Lawrence Krauss: After maybe two or three million year voyage could you do that.

Ted Simons: Let me ask you about that. 1,200 light years, right now, inconceivable. Is it possible, is it possible to ever travel at the speed of light or beyond?

Lawrence Krauss: We didn't say it's impossible, warp drive we can have a discussion next time about warp drive. It doesn't violate the laws of physics, but it is prohibited -- It is an academic question. To travel at near the speed of light would cost the -- Would take so many resources, you'd have to harness the power output of a star to get a spaceship and just have the fuel. The fuel -- If you wanted to take an existing spacecraft with existing rocket fuel and accelerate to it half the speed of light the amount of fuel required would be more than the mass of the entire visible universe. So NASA made appropriate funds for it but it's just not going to happen.

Ted Simons: What a wet blanket you are.

Lawrence Krauss: We aren't going to be traveling at near the speed of light. It's an economically prohibitive thing. But the good news, that means aliens aren't coming here!

Ted Simons: I was just going to say, doesn't that make the idea of spaceships visiting us a little unlikely?

Lawrence Krauss: Not only a little unlikely, incredibly unlikely. It just hasn't happened. Unfortunately people -- We'd like to think-- None of us want to be alone. We want to know if we're alone in the universe. Of course there might be microbial life on the planets, but what we care about, is there intelligent life elsewhere in the universe.

Ted Simons: Do you think there's water on these things?

Lawrence Krauss: I would bet there's a reasonable likelihood of water. Because there's lots of water produced around stars. When we look at elsewhere in our solar system and the universe, all the ingredients of life are there. Water, organic materials, and sunlight. We've not only discovered rather complex bases of amino acids on comets, some recent experiments in Berkeley just showed that even more complex molecules can be create bide chemistry on those comets. If you expose them to ultra violet light you can create what are called di-peptides -- Really, the basis of the complex molecules that form RNA and DNA. So not only would I not be surprised if there's water, I wouldn't be surprised if there's microbes. I would be surprised if there's intelligent life, but --

Ted Simons: What about sea creatures? If you got water wouldn't have you a sea creature?

Lawrence Krauss: Well first you have to make the microbes that makes sea creatures. It took a long time for that to happen here on Earth. It could -- The point is, that's what's exciting. We don't know what's possible. There's a whole universe of things to find out. That's why it's fun to come on each week --

Ted Simons: Is the Kepler mission -- What is it going to do?

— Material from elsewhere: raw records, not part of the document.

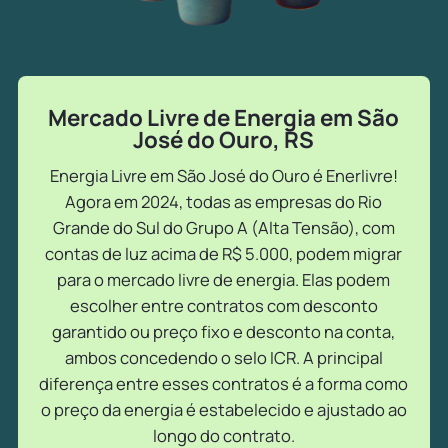
Mercado Livre de Energia em São
José do Ouro, RS
Energia Livre em São José do Ouro é Enerlivre!
Agora em 2024, todas as empresas do Rio
Grande do Sul do Grupo A (Alta Tensão), com
contas de luz acima de R$ 5.000, podem migrar
para o mercado livre de energia. Elas podem
escolher entre contratos com desconto
garantido ou preço fixo e desconto na conta,
ambos concedendo o selo ICR. A principal
diferença entre esses contratos é a forma como
o preço da energia é estabelecido e ajustado ao
longo do contrato.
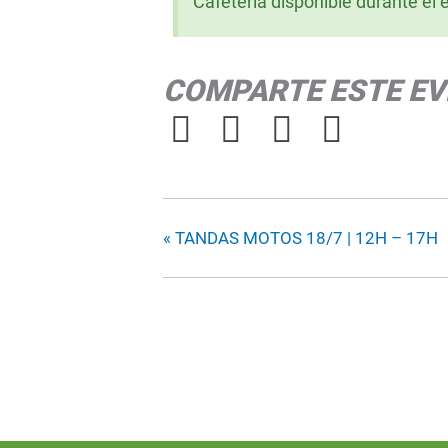
Cafetería disponible durante el 
COMPARTE ESTE E
«
TANDAS MOTOS 18/7 | 12H – 17H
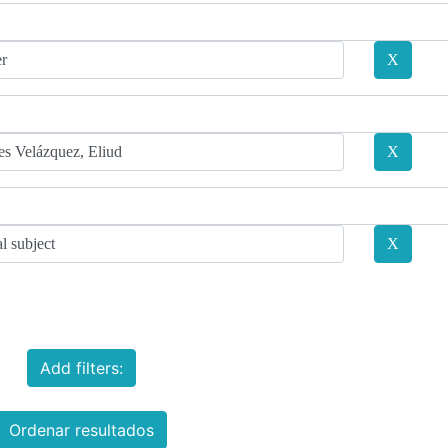
Add filters:
Ordenar resultados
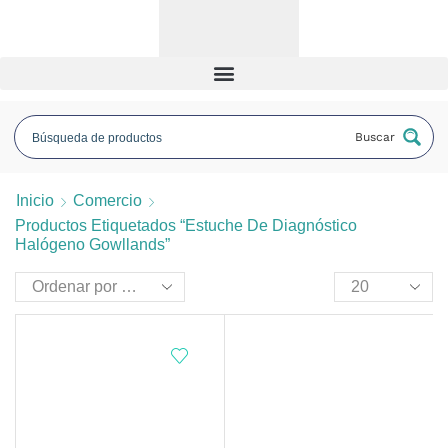
Buscar
Inicio
Comercio
Productos Etiquetados “estuche De Diagnóstico
Halógeno Gowllands”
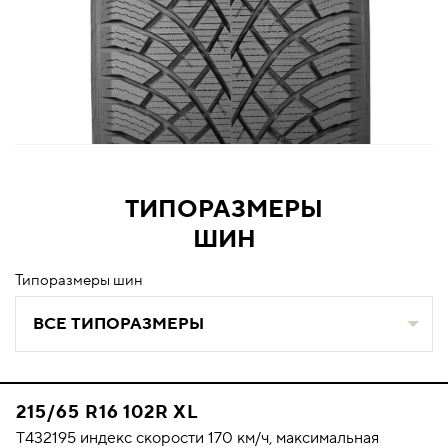
ТИПОРАЗМЕРЫ
ШИН
Типоразмеры шин
ВСЕ ТИПОРАЗМЕРЫ
215/65 R16 102R XL
T432195 индекс скорости 170 км/ч, максимальная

Lawrence Krauss: It looks at planets, the stars. It looks for how the stars get dimmer when the planets go in front of them. A little tiny planet goes in front of a star and you see the star change in brightness by 1%, but you see it happen on a regular basis. And then you can follow it up and see if the star is wiggling back and forth in response to the gravitational pull of the planet. They've discovered, confirmed several hundred stars, but they've discovered over 2,000, -- Not stars, planets. They've discovered over 2,000 planet candidates, and what we're finding is that basically every star probably has a solar system around it. It's really neat.

Ted Simons: Last point, the constellation Lira --

Lawrence Krauss: I don't worry about constellations.

Ted Simons: I love that stuff and I know VEGA is the bright star you can see. If I look at VEGA I could be looking up somewhere within that constellation

Lawrence Krauss: Somewhere in that region, you could be -- There could be stars and sea creatures and there could be -- In 1,200 years, they'll be able to listen to this program.

Ted Simons: Well, lucky them. Good to have you here. Thanks for joining us.